» **ACTIVITY**
Go through the records and show each line where the word "Hugo" occurs.

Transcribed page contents
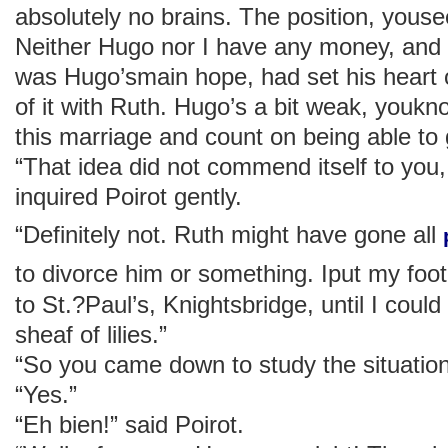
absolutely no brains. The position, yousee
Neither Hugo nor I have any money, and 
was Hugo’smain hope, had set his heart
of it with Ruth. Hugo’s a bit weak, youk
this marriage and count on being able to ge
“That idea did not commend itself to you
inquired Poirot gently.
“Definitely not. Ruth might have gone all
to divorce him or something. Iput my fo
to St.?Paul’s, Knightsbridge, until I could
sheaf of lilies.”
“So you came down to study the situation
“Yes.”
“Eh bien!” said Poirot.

...

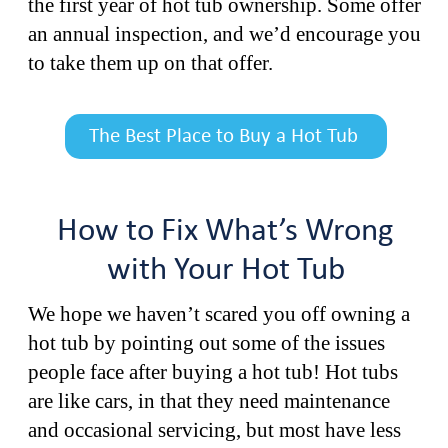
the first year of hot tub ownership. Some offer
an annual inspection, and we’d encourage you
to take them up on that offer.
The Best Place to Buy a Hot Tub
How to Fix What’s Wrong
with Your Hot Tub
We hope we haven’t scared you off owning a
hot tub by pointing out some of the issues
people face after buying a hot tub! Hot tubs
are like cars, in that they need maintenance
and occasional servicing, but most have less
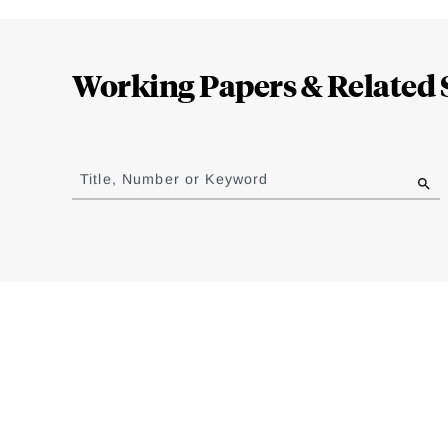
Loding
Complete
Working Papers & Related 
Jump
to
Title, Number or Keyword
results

==

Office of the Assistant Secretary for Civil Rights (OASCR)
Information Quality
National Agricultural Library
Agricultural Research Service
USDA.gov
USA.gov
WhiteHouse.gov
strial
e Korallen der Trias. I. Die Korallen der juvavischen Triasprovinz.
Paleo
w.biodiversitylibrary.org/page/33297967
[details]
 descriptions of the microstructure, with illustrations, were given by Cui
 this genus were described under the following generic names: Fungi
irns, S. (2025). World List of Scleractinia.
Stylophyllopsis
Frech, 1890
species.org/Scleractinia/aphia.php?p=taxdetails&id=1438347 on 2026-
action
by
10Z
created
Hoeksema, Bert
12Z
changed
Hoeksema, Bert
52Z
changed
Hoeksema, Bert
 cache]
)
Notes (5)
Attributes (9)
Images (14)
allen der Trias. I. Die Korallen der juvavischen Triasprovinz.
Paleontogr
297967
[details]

» **RESULT OF THIS TASK**
Neither Hugo nor I have any money, and 
was Hugo’smain hope, had set his heart
of it with Ruth. Hugo’s a bit weak, youk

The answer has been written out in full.